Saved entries
Start of Block

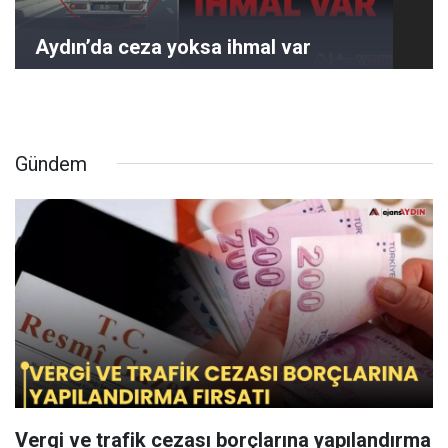
Aydın’da ceza yoksa ihmal var
Gündem
Vergi ve trafik cezası borçlarına yapılandırma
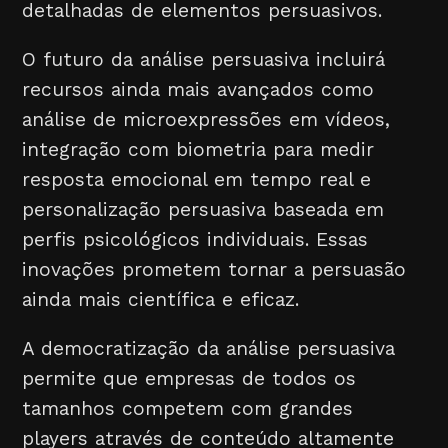
detalhadas de elementos persuasivos.
O futuro da análise persuasiva incluirá
recursos ainda mais avançados como
análise de microexpressões em vídeos,
integração com biometria para medir
resposta emocional em tempo real e
personalização persuasiva baseada em
perfis psicológicos individuais. Essas
inovações prometem tornar a persuasão
ainda mais científica e eficaz.
A democratização da análise persuasiva
permite que empresas de todos os
tamanhos competem com grandes
players através de conteúdo altamente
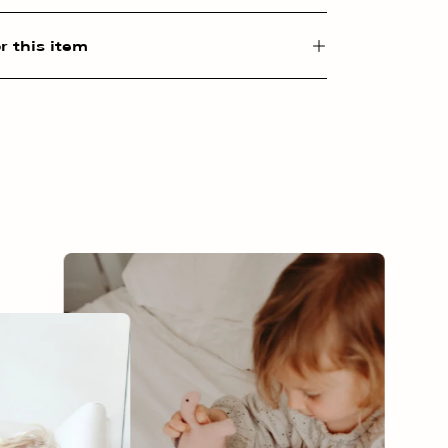
r this item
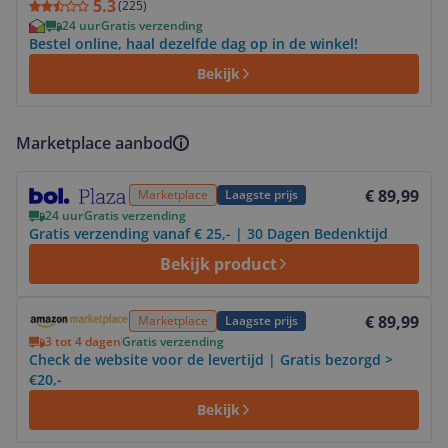
5.3
(
225
)
24 uur
Gratis verzending
Bestel online, haal dezelfde dag op in de winkel!
Bekijk
Marketplace aanbod
Bekijk product
€ 89,99
Marketplace
Laagste prijs
24 uur
Gratis verzending
Gratis verzending vanaf € 25,- | 30 Dagen Bedenktijd
Bekijk product
Bekijk product
€ 89,99
Marketplace
Laagste prijs
3 tot 4 dagen
Gratis verzending
Check de website voor de levertijd | Gratis bezorgd >
€20,-
Bekijk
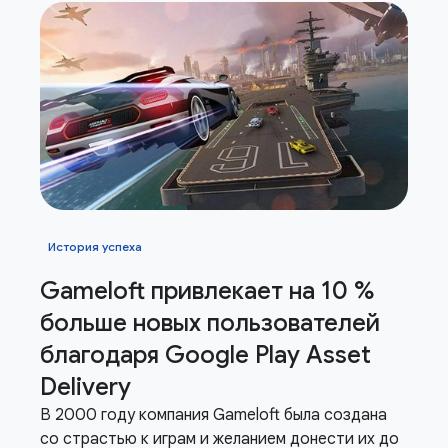
История успеха
Gameloft привлекает на 10 %
больше новых пользователей
благодаря Google Play Asset
Delivery
В 2000 году компания Gameloft была создана
со страстью к играм и желанием донести их до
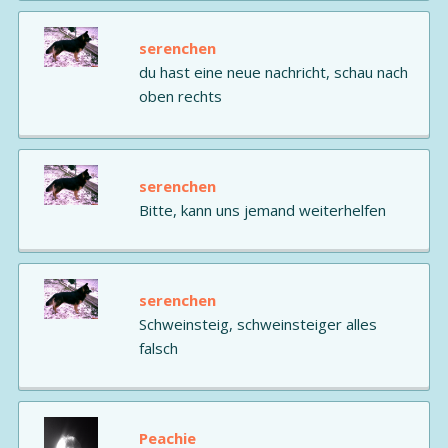
serenchen
du hast eine neue nachricht, schau nach
oben rechts
serenchen
Bitte, kann uns jemand weiterhelfen
serenchen
Schweinsteig, schweinsteiger alles
falsch
Peachie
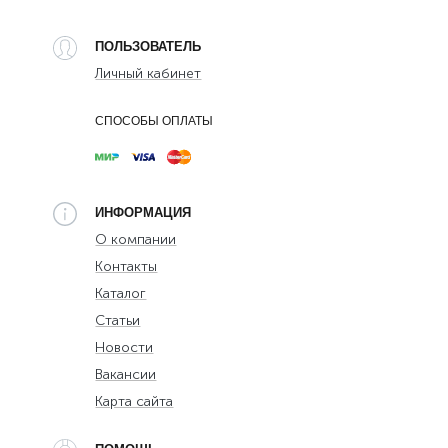
ПОЛЬЗОВАТЕЛЬ
Личный кабинет
СПОСОБЫ ОПЛАТЫ
ИНФОРМАЦИЯ
О компании
Контакты
Каталог
Статьи
Новости
Вакансии
Карта сайта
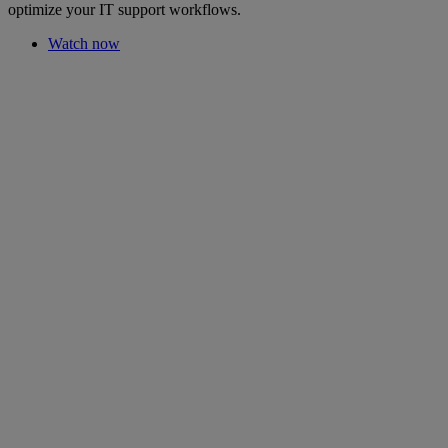
optimize your IT support workflows.
Watch now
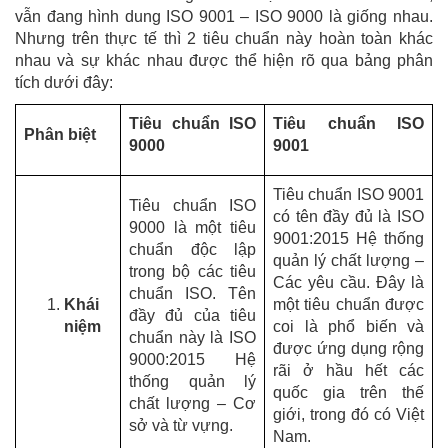
vẫn đang hình dung ISO 9001 – ISO 9000 là giống nhau.
Nhưng trên thực tế thì 2 tiêu chuẩn này hoàn toàn khác
nhau và sự khác nhau được thể hiện rõ qua bảng phân
tích dưới đây:
Tiêu chuẩn ISO
Tiêu chuẩn ISO
Phân biệt
9000
9001
Tiêu chuẩn ISO 9001
Tiêu chuẩn ISO
có tên đầy đủ là ISO
9000 là một tiêu
9001:2015 Hệ thống
chuẩn độc lập
quản lý chất lượng –
trong bộ các tiêu
Các yêu cầu. Đây là
chuẩn ISO. Tên
Khái
một tiêu chuẩn được
đầy đủ của tiêu
niệm
coi là phổ biến và
chuẩn này là ISO
được ứng dụng rộng
9000:2015 Hệ
rãi ở hầu hết các
thống quản lý
quốc gia trên thế
chất lượng – Cơ
giới, trong đó có Việt
sở và từ vựng.
Nam.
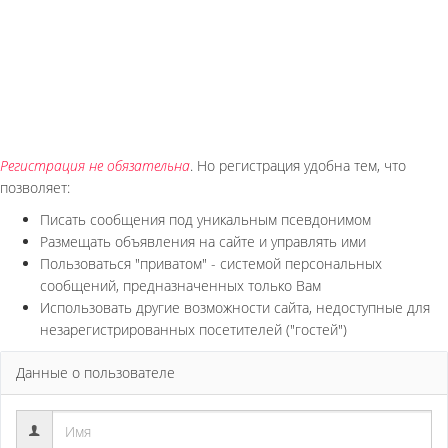
Регистрация не обязательна
. Но регистрация удобна тем, что
позволяет:
Писать сообщения под уникальным псевдонимом
Размещать объявления на сайте и управлять ими
Пользоваться "приватом" - системой персональных
сообщений, предназначенных только Вам
Использовать другие возможности сайта, недоступные для
незарегистрированных посетителей ("гостей")
Данные о пользователе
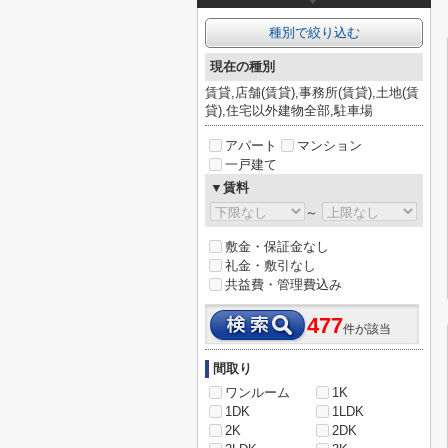
種別で絞り込む
現在の種別
賃貸,店舗(賃貸),事務所(賃貸),土地(賃
貸),住宅以外建物全部,駐車場
アパート
マンション
一戸建て
▼賃料
～
敷金・保証金なし
礼金・敷引なし
共益費・管理費込み
477
件が該当
間取り
ワンルーム
1K
1DK
1LDK
2K
2DK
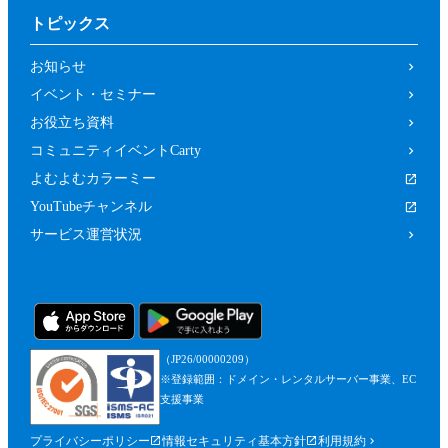
トピックス
お知らせ
イベント・セミナー
お役立ち資料
コミュニティイベントCarty
よむよむカラーミー
YouTubeチャンネル
サービス運営状況
（JP26/00000209）
※登録範囲：ドメイン・レンタルサーバー事業、EC
支援事業
プライバシーポリシー
情報セキュリティ基本方針
利用規約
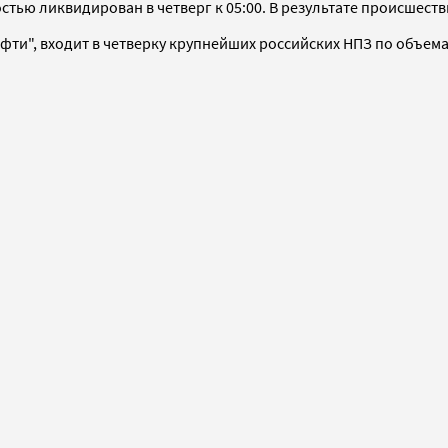
тью ликвидирован в четверг к 05:00. В результате происшеств
ти", входит в четверку крупнейших российских НПЗ по объем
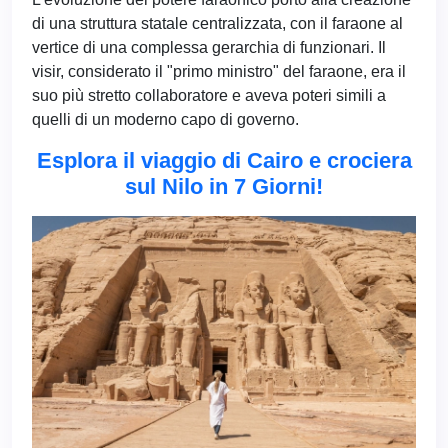
di una struttura statale centralizzata, con il faraone al
vertice di una complessa gerarchia di funzionari. Il
visir, considerato il "primo ministro" del faraone, era il
suo più stretto collaboratore e aveva poteri simili a
quelli di un moderno capo di governo.
Esplora il viaggio di Cairo e crociera
sul Nilo in 7 Giorni!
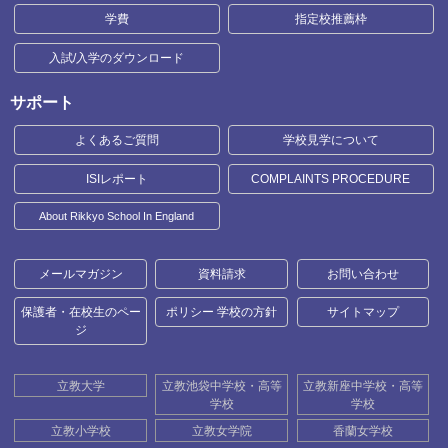
学費
指定校推薦枠
入試/入学のダウンロード
サポート
よくあるご質問
学校見学について
ISIレポート
COMPLAINTS PROCEDURE
About Rikkyo School In England
メールマガジン
資料請求
お問い合わせ
保護者・在校生のペー
ポリシー 学校の方針
サイトマップ
ジ
立教大学
立教池袋中学校・高等
立教新座中学校・高等
学校
学校
立教小学校
立教女学院
香蘭女学校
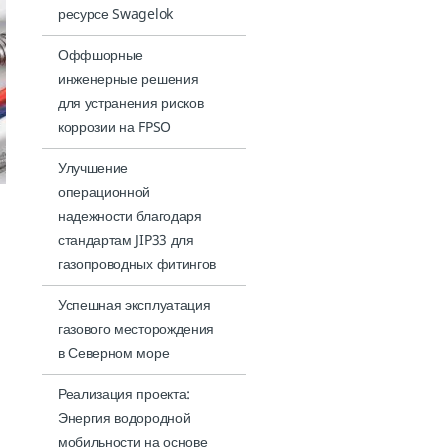
ресурсе Swagelok
Оффшорные
инженерные решения
для устранения рисков
коррозии на FPSO
Улучшение
операционной
надежности благодаря
стандартам JIP33 для
газопроводных фитингов
Успешная эксплуатация
газового месторождения
в Северном море
Реализация проекта:
Энергия водородной
мобильности на основе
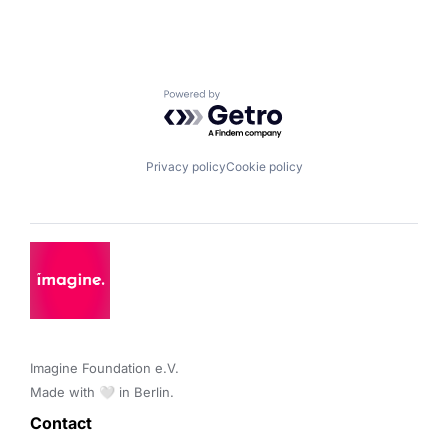
Powered by Getro.com
Privacy policy
Cookie policy
Imagine Foundation e.V. 

Made with 🤍 in Berlin.
Contact 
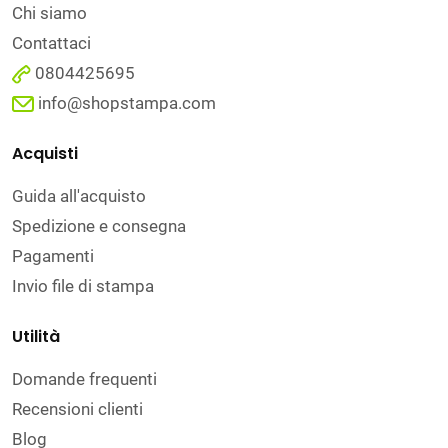
Chi siamo
Contattaci
0804425695
info@shopstampa.com
Acquisti
Guida all'acquisto
Spedizione e consegna
Pagamenti
Invio file di stampa
Utilità
Domande frequenti
Recensioni clienti
Blog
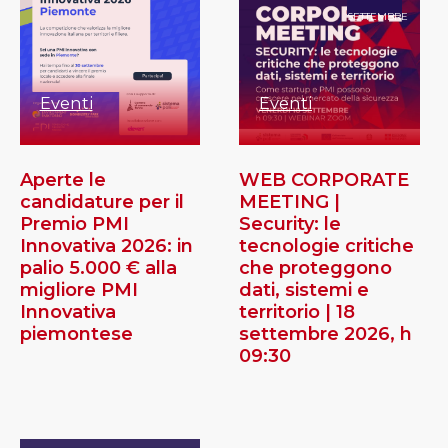
SETTEMBRE
Eventi
Eventi
Aperte le
WEB CORPORATE
candidature per il
MEETING |
Premio PMI
Security: le
Innovativa 2026: in
tecnologie critiche
palio 5.000 € alla
che proteggono
migliore PMI
dati, sistemi e
Innovativa
territorio | 18
piemontese
settembre 2026, h
09:30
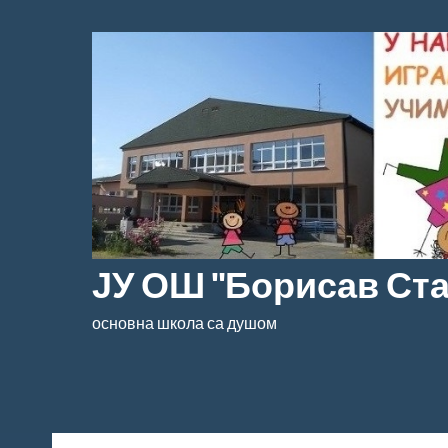
Скочи
на
садржај
ЈУ ОШ "Борисав Ст
основна школа са душом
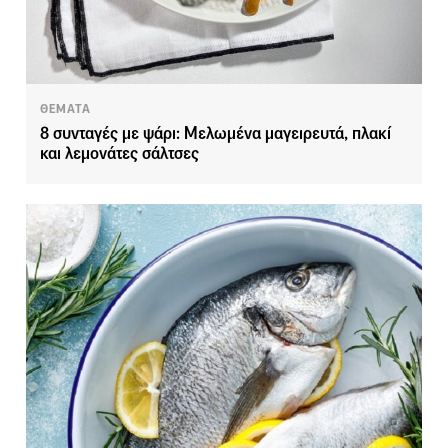
ΘΕΜΑΤΑ
8 συνταγές με ψάρι: Μελωμένα μαγειρευτά, πλακί
και λεμονάτες σάλτσες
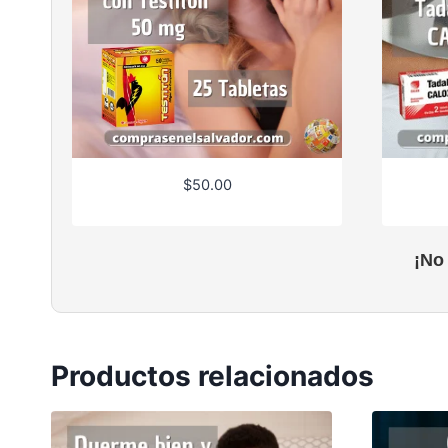
$
50.00
¡No
Productos relacionados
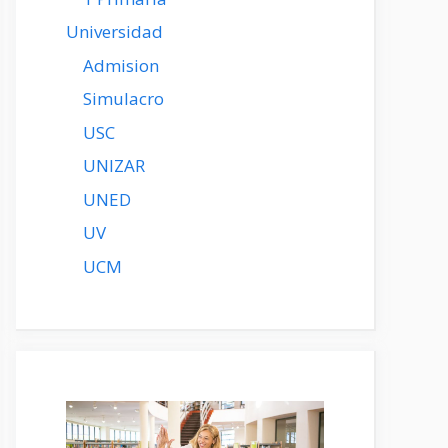
Universidad
Admision
Simulacro
USC
UNIZAR
UNED
UV
UCM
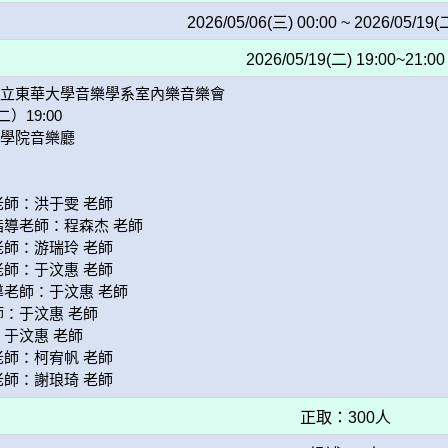
2026/05/06(三) 00:00 ~ 2026/05/19(
2026/05/19(二) 19:00~21:00
立東華大學音樂學系室內樂音樂會

）19:00

學院音樂廳

師：洪于雯 老師 

導老師：程森杰 老師 

師：游瑞玲 老師 

師：于汶惠 老師

老師：于汶惠 老師

：于汶惠 老師

于汶惠 老師

師：柯宥帆 老師 

正取：300人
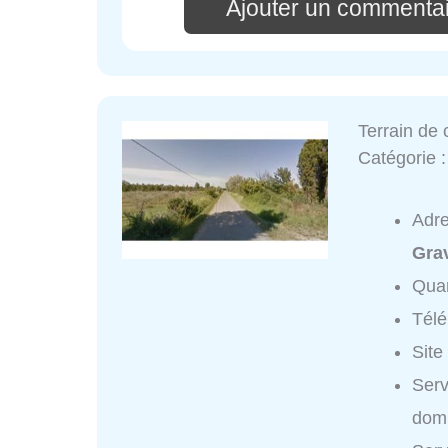
Ajouter un commentai
Terrain de
Catégorie 
Adr
Gra
Quar
Tél
Site
Serv
domi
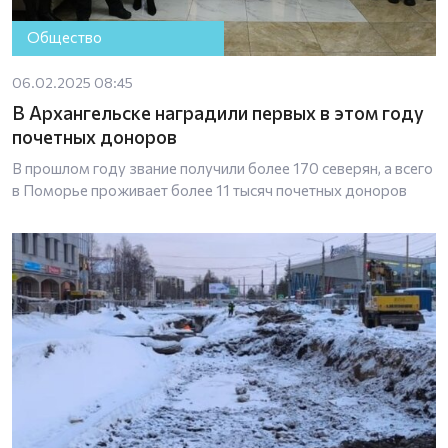
Общество
06.02.2025 08:45
В Архангельске наградили первых в этом году
почетных доноров
В прошлом году звание получили более 170 северян, а всего
в Поморье проживает более 11 тысяч почетных доноров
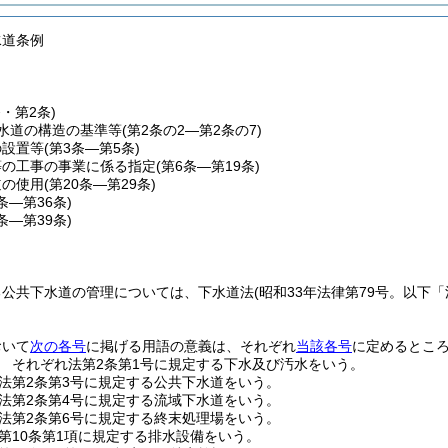
水道条例
条・第2条)
水道の構造の基準等
(第2条の2―第2条の7)
の設置等
(第3条―第5条)
等の工事の事業に係る指定
(第6条―第19条)
道の使用
(第20条―第29条)
0条―第36条)
7条―第39条)
る公共下水道の管理については、下水道法
(昭和33年法律第79号。以下
おいて
次の各号
に掲げる用語の意義は、それぞれ
当該各号
に定めるとこ
 それぞれ法第2条第1号に規定する下水及び汚水をいう。
法第2条第3号に規定する公共下水道をいう。
法第2条第4号に規定する流域下水道をいう。
法第2条第6号に規定する終末処理場をいう。
第10条第1項に規定する排水設備をいう。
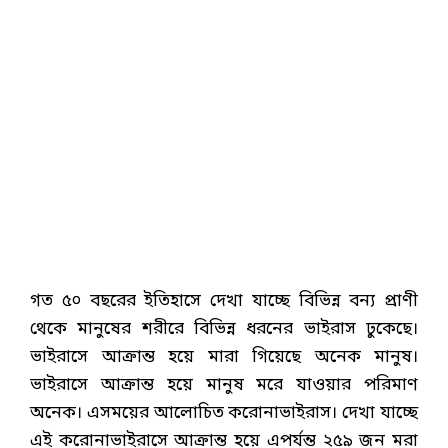
গত ৫০ বছরের ইতিহাসে দেখা যাচ্ছে বিভিন্ন বন্য প্রাণী
থেকে মানুষের শরীরে বিভিন্ন ধরনের ভাইরাস ঢুকেছে।
ভাইরাসে আক্রান্ত হয়ে মারা ‍গিয়েছে অনেক মানুষ।
ভাইরাসে আক্রান্ত হয়ে মানুষ মরে যাওয়ার পরিমাণ
অনেক। এসময়ের আলোচিত করোনাভাইরাস। দেখা যাচ্ছে
এই করোনাভাইরাসে আক্রান্ত হয়ে এপর্যন্ত ২৫৯ জন মরা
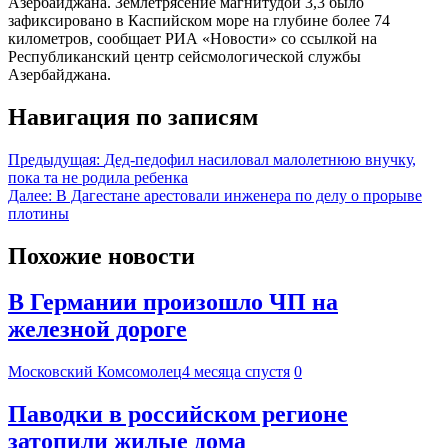
Азербайджана. Землетрясение магнитудой 3,3 было
зафиксировано в Каспийском море на глубине более 74
километров, сообщает РИА «Новости» со ссылкой на
Республиканский центр сейсмологической службы
Азербайджана.
Навигация по записям
Предыдущая:
Дед-педофил насиловал малолетнюю внучку,
пока та не родила ребенка
Далее:
В Дагестане арестовали инженера по делу о прорыве
плотины
Похожие новости
В Германии произошло ЧП на
железной дороге
Московский Комсомолец
4 месяца спустя
0
Паводки в российском регионе
затопили жилые дома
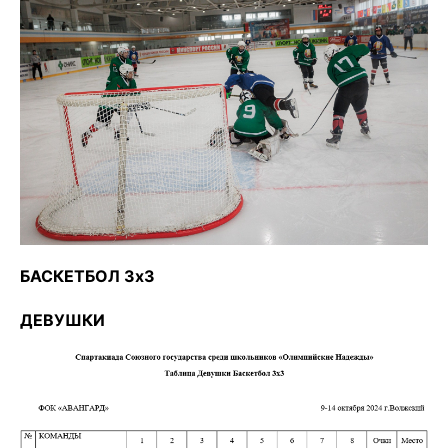
БАСКЕТБОЛ 3х3
ДЕВУШКИ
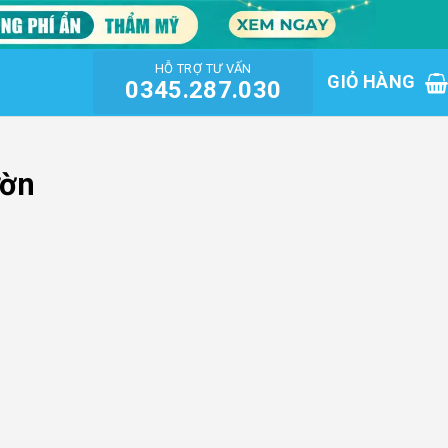
HỖ TRỢ TƯ VẤN
GIỎ HÀNG
0345.287.030
ườn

End of Block

» **Task**: Return the lines above from the one with "Recensioni clienti" through the one with "Азербайджана. Землетрясение магнитудой", verbatim and nothing else. Omit every picture.

» **Answer section**:
Recensioni clienti
Blog
SETTEMBRE
Eventi
Eventi
Aperte le
WEB CORPORATE
candidature per il
MEETING |
Premio PMI
Security: le
Innovativa 2026: in
tecnologie critiche
palio 5.000 € alla
che proteggono
migliore PMI
dati, sistemi e
Innovativa
territorio | 18
piemontese
settembre 2026, h
09:30
Скочи
на
садржај
ЈУ ОШ "Борисав Ст
основна школа са душом
ΘΕΜΑΤΑ
8 συνταγές με ψάρι: Μελωμένα μαγειρευτά, πλακί
και λεμονάτες σάλτσες
$
50.00
¡No
Productos relacionados
Universidad
Admision
Simulacro
USC
UNIZAR
UNED
UV
UCM
2026/05/06(三) 00:00 ~ 2026/05/19(
2026/05/19(二) 19:00~21:00
立東華大學音樂學系室內樂音樂會

）19:00

學院音樂廳

師：洪于雯 老師 

導老師：程森杰 老師 

師：游瑞玲 老師 

師：于汶惠 老師

老師：于汶惠 老師

：于汶惠 老師

于汶惠 老師

師：柯宥帆 老師 

正取：300人
Ajouter un commentai
Terrain de
Catégorie 
Adr
Gra
Quar
Tél
Site
Serv
domi
Общество
06.02.2025 08:45
В Архангельске наградили первых в этом году
почетных доноров
В прошлом году звание получили более 170 северян, а всего
в Поморье проживает более 11 тысяч почетных доноров
水道条例
条・第2条)
水道の構造の基準等
(第2条の2―第2条の7)
の設置等
(第3条―第5条)
等の工事の事業に係る指定
(第6条―第19条)
道の使用
(第20条―第29条)
0条―第36条)
7条―第39条)
る公共下水道の管理については、下水道法
(昭和33年法律第79号。以下
おいて
次の各号
に掲げる用語の意義は、それぞれ
当該各号
に定めるとこ
 それぞれ法第2条第1号に規定する下水及び汚水をいう。
法第2条第3号に規定する公共下水道をいう。
法第2条第4号に規定する流域下水道をいう。
法第2条第6号に規定する終末処理場をいう。
第10条第1項に規定する排水設備をいう。
গত ৫০ বছরের ইতিহাসে দেখা যাচ্ছে বিভিন্ন বন্য প্রাণী
থেকে মানুষের শরীরে বিভিন্ন ধরনের ভাইরাস ঢুকেছে।
ভাইরাসে আক্রান্ত হয়ে মারা ‍গিয়েছে অনেক মানুষ।
ভাইরাসে আক্রান্ত হয়ে মানুষ মরে যাওয়ার পরিমাণ
অনেক। এসময়ের আলোচিত করোনাভাইরাস। দেখা যাচ্ছে
এই করোনাভাইরাসে আক্রান্ত হয়ে এপর্যন্ত ২৫৯ জন মরা
Азербайджана. Землетрясение магнитудой 3,3 было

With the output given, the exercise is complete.